François Legault says he is counting on the next federal election to make his point of view. However, two election campaigns have already taken place across Canada since the leader of the CAQ took power and the list of Quebec demands did not seem to move the federal parties much, neither the first nor the second time.

It must be said that Quebecers themselves did not seem to make it a priority, the majority of them voting for the Liberal Party of Canada, of which the leader of the CAQ had however warned that it was necessary to be wary.< /p>

It's not to mention that François Legault did not make many friends in Ottawa during the last Quebec elections, with his disparaging remarks in which he seemed to amalgamate violence and immigration.

With rhetorical blows, the CAQ raised expectations about its ability to make Quebec more autonomous within Canada. The issue of immigration now offers it the opportunity to show what it is really capable of.

Obviously, the opposition parties do not believe it. Everyone has their own solution: the Liberals want to increase the immigration thresholds to strengthen the demographic weight of Quebec, while the Parti Québécois wants to end it by achieving independence.
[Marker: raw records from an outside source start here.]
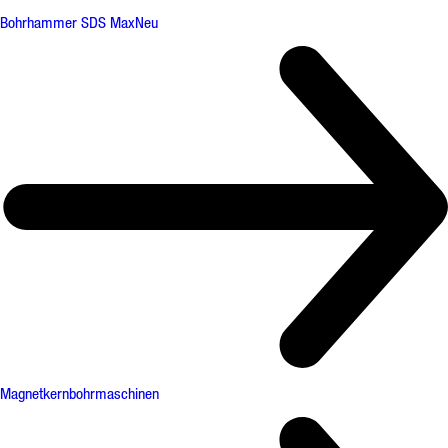
Bohrhammer SDS Max
Neu
Magnetkernbohrmaschinen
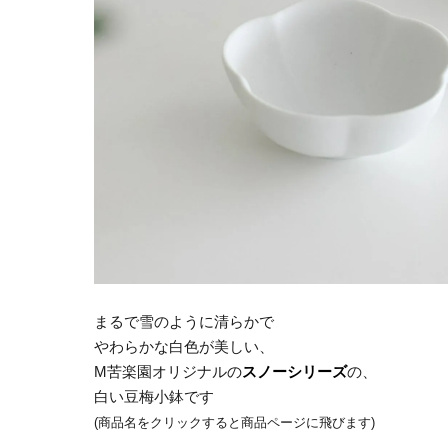
まるで雪のように清らかで
やわらかな白色が美しい、
M苦楽園オリジナルの
スノーシリーズ
の、
白い豆梅小鉢です
(商品名をクリックすると商品ページに飛びます)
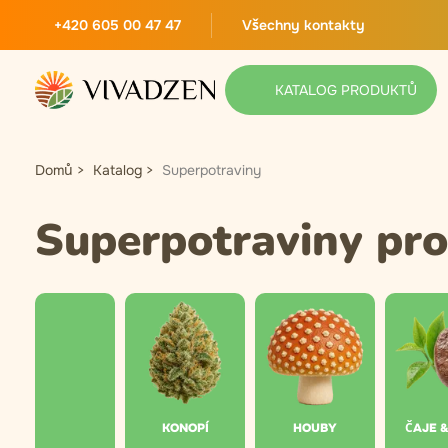
+420 605 00 47 47
Všechny kontakty
KATALOG PRODUKTŮ
Domů
Katalog
Superpotraviny
Superpotraviny pro
KONOPÍ
HOUBY
ČAJE 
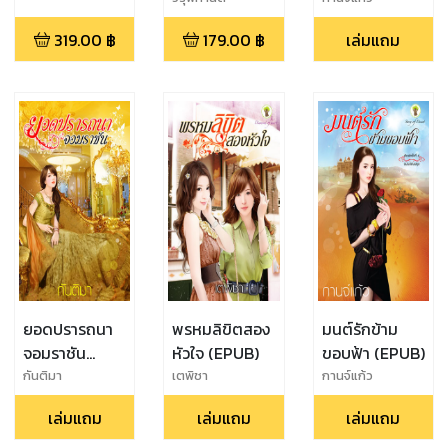
319.00
฿
179.00
฿
เล่มแถม
ยอดปรารถนา
พรหมลิขิตสอง
มนต์รักข้าม
จอมราชัน
หัวใจ (EPUB)
ขอบฟ้า (EPUB)
(EPUB)
กันติมา
เตพิชา
กานจ์แก้ว
เล่มแถม
เล่มแถม
เล่มแถม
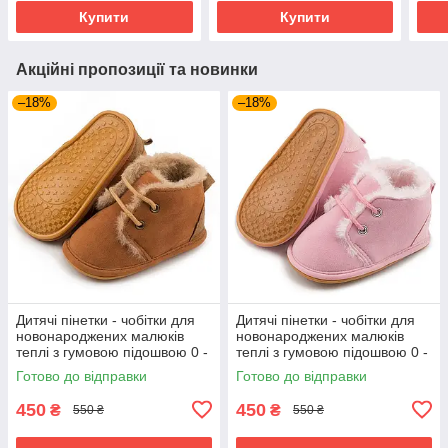
Купити
Купити
Акційні пропозиції та новинки
–18%
–18%
Дитячі пінетки - чобітки для
Дитячі пінетки - чобітки для
новонароджених малюків
новонароджених малюків
теплі з гумовою підошвою 0 -
теплі з гумовою підошвою 0 -
6 місяців Detki коричневий
6 місяців Detki рожевий
Готово до відправки
Готово до відправки
450
450
₴
₴
550 ₴
550 ₴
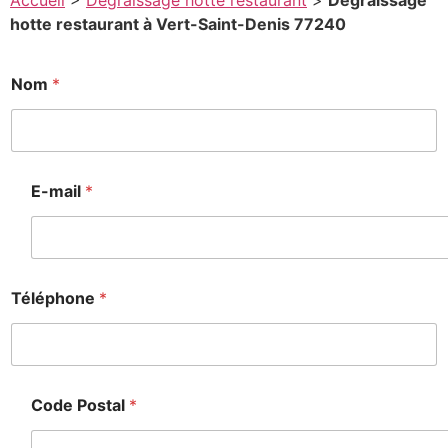
Accueil
>
Degraissage hotte restaurant
>
Degraissage
hotte restaurant à Vert-Saint-Denis 77240
Nom
*
E-mail
*
Téléphone
*
Code Postal
*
Québec solidaire proposes to do both.

During the election campaign, François Legault pleaded that it was imperative to repatriate more powers in terms of immigration to ensure the survival of French, but it is perhaps the federal thresholds themselves that pose the problem.

The more the demographic weight of Quebec decreases, the more difficult it will be to achieve the advances which, precisely, would make it possible to counter this decline.